Chemokines are small molecules with a critical role in the body’s response to inflammation and infection. They help guide the migration of immune cells to the site of injury or trauma. Chemokines need receptors to function. One specific chemokine receptor is CCR6.

The researchers assessed the role of CCR6 and its binding partner CC chemokine ligand 20 (CCL20) in inflammation linked to psoriatic arthritis and psoriasis. They looked at the potential of the CCR6/CCL20 combo as an effective therapeutic target.

They measured the CCR6 and the CCL20 levels in the joint fluid and tendon tissues of patients with psoriatic arthritis. CCR6 is a critical agent for the migration of T cells – a type of white blood cells - in skin psoriasis. The new study showed that CCR6 plays a similar role in joint inflammation. The team also found that CCL20 is present at very high levels in inflamed joint fluid.

“We observed a significant increase of both CCR6 and CCL20 in the connective tissue of mice with psoriasis and psoriatic arthritis,” say Sam T. Hwang, professor and chair of dermatology at UC Davis and senior author of the study,  in a news release.  “This high presence was also confirmed in inflamed human tendon biopsies.”

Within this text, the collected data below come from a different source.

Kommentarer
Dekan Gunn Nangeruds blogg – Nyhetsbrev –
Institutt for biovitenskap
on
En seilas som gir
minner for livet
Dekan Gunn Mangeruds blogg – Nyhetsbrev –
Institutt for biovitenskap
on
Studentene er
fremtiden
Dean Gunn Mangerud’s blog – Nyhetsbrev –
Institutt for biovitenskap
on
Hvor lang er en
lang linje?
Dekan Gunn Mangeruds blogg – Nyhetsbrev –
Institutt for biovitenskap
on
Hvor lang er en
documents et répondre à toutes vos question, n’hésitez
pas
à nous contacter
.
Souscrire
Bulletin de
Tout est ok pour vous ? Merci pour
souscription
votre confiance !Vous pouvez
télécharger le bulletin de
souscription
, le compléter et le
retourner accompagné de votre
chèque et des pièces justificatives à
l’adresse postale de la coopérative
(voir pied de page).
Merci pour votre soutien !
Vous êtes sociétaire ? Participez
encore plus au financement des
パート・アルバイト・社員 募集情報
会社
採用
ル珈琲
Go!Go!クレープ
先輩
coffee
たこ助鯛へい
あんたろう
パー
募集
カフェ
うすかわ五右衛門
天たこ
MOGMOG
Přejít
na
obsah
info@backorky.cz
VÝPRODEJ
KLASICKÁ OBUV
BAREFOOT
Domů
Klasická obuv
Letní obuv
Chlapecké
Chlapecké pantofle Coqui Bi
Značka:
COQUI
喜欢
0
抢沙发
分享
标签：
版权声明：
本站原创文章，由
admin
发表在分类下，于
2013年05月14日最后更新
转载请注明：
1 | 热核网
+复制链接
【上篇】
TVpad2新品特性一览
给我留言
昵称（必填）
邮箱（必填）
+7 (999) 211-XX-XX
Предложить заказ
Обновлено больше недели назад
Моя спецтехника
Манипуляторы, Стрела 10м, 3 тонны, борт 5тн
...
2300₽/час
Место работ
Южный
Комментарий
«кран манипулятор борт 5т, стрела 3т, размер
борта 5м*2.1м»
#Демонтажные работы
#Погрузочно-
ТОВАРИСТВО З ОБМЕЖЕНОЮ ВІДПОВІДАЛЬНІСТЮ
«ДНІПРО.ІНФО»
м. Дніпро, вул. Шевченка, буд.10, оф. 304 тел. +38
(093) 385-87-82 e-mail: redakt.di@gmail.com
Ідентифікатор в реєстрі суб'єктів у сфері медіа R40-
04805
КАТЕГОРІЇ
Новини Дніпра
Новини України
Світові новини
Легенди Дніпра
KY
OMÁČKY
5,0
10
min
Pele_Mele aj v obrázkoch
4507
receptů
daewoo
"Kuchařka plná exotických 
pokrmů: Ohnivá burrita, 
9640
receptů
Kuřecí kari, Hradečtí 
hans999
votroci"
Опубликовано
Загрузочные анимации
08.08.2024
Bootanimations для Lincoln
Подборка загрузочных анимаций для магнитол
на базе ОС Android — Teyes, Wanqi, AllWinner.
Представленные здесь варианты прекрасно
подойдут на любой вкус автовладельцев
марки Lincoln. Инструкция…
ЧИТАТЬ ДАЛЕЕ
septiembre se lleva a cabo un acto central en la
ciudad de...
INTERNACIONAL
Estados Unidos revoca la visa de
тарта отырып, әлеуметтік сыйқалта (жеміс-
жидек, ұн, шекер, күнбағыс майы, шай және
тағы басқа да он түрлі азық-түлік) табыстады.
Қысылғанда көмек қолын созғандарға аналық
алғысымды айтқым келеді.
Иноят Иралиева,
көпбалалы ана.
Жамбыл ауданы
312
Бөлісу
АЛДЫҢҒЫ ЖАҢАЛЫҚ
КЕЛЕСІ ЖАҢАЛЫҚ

The presence of CCL20 at the site of the inflammation makes it a very attractive target for arthritis therapy. The study found that entheses are distinct locations which CCR6+ T cells appear to locate and, therefore, cause inflammation.

“It is critical to identify the specific tissues where inflammation in the joints first occurs before it spreads and damages the cartilage and the bone,” Hwang says.

Blocking the function of the CCR6 chemokine

The researchers tested the ability of a novel engineered protein- known as CCL20 locked dimer (CCL20LD)- in blocking the CCR6 function in a mouse model with psoriatic arthritis. The protein profoundly reduced both skin and joint inflammation by shutting the CCR6’s power to attract T cells.

“The success of CCL2OLD in blocking CCR6 function in a mouse model shows potential for treating psoriatic arthritis in humans,” Hwang said. “Definitely, this requires more testing and clinical trials to explore its effectiveness and safety.”

The study was published in the journal Arthritis & Rheumatology.